The ICC prosecutors office said Wednesday it was "examining all issues related to its jurisdiction" in the Gaza case, including the validity of the Palestinian membership.
Israeli Foreign Ministry spokesman Yigal Palmor said his country would take action to protect its soldiers and commanders from prosecution abroad and denounced the suggestion of an ICC jurisdiction. He said Israeli diplomats would lobby Security Council members against further action.
"Every time a democracy will want to take measures to defend itself from terror, it will have to take into consideration a wide international legal campaign against its leaders and officials, based on the propaganda of the terrorists," he said.
Israeli officials refused to cooperate with the five-month investigation, saying it was ordered by a U.N. body with a clear anti-Israeli bias. Israel's military has conducted its own inquiries, but so far has cleared itself of any systematic wrongdoing.

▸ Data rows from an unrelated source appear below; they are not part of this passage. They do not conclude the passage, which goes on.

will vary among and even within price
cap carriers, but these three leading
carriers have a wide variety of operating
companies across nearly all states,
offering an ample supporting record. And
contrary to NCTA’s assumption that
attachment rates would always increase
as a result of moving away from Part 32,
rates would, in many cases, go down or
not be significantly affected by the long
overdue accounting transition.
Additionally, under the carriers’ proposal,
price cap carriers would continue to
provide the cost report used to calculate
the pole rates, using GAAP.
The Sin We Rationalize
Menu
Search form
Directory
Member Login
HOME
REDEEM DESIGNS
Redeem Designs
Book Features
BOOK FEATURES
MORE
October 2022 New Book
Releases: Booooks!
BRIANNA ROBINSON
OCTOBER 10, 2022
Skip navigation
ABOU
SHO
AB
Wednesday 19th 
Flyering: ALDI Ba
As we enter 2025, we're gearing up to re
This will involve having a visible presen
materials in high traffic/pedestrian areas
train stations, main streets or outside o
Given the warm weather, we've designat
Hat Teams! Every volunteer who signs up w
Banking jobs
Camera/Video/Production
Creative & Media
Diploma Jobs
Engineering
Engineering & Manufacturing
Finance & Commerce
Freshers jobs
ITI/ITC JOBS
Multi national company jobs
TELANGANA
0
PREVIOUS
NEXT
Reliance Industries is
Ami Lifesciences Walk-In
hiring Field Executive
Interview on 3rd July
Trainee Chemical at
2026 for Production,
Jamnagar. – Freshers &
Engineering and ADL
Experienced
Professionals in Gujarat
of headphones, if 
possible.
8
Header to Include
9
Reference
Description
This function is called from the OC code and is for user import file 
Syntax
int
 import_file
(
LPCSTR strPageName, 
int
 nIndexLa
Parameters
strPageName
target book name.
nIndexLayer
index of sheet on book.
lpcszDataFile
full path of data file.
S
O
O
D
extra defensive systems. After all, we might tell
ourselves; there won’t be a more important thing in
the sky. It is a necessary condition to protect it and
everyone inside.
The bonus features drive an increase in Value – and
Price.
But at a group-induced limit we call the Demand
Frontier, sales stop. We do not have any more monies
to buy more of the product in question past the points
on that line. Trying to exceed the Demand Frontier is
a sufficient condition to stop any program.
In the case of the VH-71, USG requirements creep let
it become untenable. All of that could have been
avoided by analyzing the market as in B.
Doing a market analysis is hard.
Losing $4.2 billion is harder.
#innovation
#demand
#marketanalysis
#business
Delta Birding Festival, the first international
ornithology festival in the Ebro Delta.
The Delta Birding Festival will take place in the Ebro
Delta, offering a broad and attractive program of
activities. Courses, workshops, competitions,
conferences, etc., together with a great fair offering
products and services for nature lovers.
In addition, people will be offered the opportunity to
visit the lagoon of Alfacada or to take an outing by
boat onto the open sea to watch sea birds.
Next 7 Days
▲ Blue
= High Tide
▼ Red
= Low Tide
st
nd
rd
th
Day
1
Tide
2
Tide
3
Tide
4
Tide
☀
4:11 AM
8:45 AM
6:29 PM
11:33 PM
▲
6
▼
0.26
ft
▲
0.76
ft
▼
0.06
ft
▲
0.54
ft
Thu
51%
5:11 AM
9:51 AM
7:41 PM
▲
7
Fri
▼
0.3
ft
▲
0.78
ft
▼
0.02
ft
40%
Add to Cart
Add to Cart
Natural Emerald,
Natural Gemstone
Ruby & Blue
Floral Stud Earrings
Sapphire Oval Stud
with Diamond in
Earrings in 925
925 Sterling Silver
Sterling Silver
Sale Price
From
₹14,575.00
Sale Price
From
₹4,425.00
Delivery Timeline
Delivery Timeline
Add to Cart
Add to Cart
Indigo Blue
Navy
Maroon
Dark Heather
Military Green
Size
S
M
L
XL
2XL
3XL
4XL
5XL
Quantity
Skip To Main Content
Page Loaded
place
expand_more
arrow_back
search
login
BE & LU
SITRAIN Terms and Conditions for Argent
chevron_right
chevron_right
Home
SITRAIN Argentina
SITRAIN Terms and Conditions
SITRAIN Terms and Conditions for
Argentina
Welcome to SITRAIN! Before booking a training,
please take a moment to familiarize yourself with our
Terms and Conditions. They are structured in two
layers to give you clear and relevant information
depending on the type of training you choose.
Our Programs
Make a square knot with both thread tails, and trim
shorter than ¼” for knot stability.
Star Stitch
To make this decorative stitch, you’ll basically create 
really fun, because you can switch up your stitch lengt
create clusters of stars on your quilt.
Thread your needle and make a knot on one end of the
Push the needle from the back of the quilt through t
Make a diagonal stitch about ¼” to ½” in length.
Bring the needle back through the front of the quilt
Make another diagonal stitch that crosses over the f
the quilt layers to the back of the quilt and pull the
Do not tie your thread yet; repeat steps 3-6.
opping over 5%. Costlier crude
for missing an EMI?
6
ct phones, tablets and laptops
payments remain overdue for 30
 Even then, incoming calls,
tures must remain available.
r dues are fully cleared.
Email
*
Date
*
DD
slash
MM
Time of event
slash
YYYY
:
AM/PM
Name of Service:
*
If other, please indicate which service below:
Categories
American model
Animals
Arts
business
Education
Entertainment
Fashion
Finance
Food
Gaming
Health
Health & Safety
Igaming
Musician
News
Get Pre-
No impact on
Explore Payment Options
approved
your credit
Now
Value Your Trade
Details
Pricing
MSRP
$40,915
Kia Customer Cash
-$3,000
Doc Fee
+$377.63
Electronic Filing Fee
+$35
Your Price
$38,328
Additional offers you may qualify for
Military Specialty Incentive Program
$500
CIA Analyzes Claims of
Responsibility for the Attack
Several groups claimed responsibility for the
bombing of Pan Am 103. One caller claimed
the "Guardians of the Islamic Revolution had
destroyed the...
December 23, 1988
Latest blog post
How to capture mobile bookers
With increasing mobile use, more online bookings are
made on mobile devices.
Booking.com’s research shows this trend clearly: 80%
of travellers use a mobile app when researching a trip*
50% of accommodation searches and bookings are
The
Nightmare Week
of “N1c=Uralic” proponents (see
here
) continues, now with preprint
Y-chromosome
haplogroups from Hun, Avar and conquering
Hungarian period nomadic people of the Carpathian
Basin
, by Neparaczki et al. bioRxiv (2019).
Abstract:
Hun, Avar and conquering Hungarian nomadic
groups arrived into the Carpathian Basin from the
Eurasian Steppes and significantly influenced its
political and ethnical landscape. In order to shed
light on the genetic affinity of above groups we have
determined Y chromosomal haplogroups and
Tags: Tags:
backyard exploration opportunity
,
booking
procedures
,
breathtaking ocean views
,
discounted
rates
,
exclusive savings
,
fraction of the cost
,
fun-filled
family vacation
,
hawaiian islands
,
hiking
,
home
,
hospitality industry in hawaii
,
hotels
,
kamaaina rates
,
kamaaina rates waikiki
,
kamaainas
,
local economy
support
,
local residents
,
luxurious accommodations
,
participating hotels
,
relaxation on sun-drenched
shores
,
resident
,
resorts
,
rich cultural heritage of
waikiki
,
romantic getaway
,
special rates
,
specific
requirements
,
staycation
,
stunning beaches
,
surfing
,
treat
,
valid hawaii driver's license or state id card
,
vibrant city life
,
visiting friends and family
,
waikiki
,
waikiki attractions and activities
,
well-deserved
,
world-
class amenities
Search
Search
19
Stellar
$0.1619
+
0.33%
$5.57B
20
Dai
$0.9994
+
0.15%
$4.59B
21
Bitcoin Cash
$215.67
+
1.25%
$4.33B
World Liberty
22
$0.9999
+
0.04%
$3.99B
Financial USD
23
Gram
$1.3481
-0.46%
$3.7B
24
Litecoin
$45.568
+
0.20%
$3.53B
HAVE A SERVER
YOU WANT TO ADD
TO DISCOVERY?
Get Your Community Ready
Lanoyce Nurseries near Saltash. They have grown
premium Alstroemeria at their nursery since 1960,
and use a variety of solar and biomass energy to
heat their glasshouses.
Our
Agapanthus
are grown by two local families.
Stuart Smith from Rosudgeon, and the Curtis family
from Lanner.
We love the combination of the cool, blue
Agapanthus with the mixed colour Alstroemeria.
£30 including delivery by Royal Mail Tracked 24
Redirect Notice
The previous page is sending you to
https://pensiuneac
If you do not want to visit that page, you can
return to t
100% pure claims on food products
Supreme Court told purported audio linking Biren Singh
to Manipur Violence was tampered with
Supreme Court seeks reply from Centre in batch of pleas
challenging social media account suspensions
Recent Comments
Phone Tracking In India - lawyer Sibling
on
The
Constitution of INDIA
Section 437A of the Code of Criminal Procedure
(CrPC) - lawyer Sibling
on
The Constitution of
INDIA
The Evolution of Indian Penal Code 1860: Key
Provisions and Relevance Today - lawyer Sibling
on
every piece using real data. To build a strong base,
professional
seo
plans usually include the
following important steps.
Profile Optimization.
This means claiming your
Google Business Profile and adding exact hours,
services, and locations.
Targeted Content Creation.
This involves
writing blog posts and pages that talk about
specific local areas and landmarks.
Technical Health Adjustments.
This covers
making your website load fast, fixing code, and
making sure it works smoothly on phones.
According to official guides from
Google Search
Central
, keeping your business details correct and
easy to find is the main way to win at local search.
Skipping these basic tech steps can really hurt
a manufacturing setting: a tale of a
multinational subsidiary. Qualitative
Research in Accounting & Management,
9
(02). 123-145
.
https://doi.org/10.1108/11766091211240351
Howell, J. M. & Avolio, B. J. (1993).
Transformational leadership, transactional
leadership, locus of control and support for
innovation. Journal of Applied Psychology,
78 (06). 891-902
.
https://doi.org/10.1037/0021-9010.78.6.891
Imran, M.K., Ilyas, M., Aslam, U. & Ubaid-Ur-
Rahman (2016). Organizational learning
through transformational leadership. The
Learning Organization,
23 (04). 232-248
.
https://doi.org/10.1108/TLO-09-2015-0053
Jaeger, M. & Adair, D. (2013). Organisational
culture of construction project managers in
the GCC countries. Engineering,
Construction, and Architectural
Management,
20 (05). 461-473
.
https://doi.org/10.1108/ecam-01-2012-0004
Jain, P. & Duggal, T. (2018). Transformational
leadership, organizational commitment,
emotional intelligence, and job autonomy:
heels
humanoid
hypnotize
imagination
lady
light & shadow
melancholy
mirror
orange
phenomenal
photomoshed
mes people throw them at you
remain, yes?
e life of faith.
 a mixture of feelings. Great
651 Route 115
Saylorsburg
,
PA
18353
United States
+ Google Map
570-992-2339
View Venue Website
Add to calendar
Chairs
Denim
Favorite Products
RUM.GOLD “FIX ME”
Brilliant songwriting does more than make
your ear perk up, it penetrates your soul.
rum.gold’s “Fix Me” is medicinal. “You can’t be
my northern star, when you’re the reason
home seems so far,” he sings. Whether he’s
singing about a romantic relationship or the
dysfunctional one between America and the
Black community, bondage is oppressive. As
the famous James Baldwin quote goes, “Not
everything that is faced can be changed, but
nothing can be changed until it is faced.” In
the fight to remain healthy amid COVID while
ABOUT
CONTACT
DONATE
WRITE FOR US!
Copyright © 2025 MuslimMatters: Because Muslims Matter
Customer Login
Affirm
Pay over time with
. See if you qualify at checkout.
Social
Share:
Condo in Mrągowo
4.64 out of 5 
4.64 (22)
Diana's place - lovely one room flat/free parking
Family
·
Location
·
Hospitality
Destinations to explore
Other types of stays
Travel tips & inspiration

"This report was conceived in sin and is the product of a union between propaganda and bias," government spokesman Mark Regev said. "Israel is a country with a fiercely independent judiciary ... Everything done by the military in Israel is open to judicial review by the independent judiciary."
Goldstone is a former South African judge who prosecuted war crimes in Rwanda and the former Yugoslavia. Goldstone, who is Jewish and has close ties to Israel, was well aware that his work would draw fire. As a condition for heading the inquiry, he insisted that the panel look at the actions of Palestinian militants.
His daughter, Nicole, told Israel Army Radio in a telephone interview from her home in Canada that her father agonized over whether to take the assignment. She said her father's presence softened the report's observations on Israel.
"He thought that ... he did the best thing possible for everyone, including Israel," she said. "I have no doubt that whatever emerged would have been much worse if he had not been there." Speaking in halting Hebrew, she said she had great love for the country.
Israel launched the three-week war in late December to quash Palestinian militants in Gaza who had bombarded southern Israel for years with rocket and mortar fire.
Some 1,400 Palestinians were killed in the conflict, including hundreds of civilians, and thousands more were wounded. Thirteen Israelis also died, including four civilians.
Peres, who won the Nobel Peace Prize for helping craft an interim 1993 peace agreement with the Palestinians, said the Goldstone report "makes a mockery of history."
"It draws no distinction between the attacker and the attacked," Peres said. "The report essentially grants legitimacy to acts of terrorism, shooting and killing, and ignores the right and duty of any country to self defense, as outlined in the U.N. charter."
In Gaza, Hamas' prime minister, Ismail Haniyeh, welcomed the report's harsh condemnation of Israel and called on the U.N. to charge Israeli leaders with war crimes. At the same time, he rejected the accusations that his group was guilty of war crimes for firing rockets into civilian areas in Israel.
"The Palestinian people and resistance was in self-defense," he said.
The U.N. investigators recommended the Security Council require both sides to launch credible probes into the conflict within three months, and to follow that up with action in their courts.
If either side refuses, it said the U.N. should refer the evidence for prosecution by the International Criminal Court, a permanent war crimes tribunal, within six months.
Even if there is no legal action, the U.N. report could damage Israel's public image, with people linking the state of Israel and war crimes.
Pro-Palestinian activists have sought before to try Israeli military officials outside of their homeland on war crimes charges connected to operations in Gaza. A retired general dodged a British arrest warrant in 2005 by staying on his plane at London's Heathrow airport after a tip-off that police were waiting to detain him over a deadly Israeli air strike in Gaza.
Activists also tried to take legal action in Spain and New Zealand.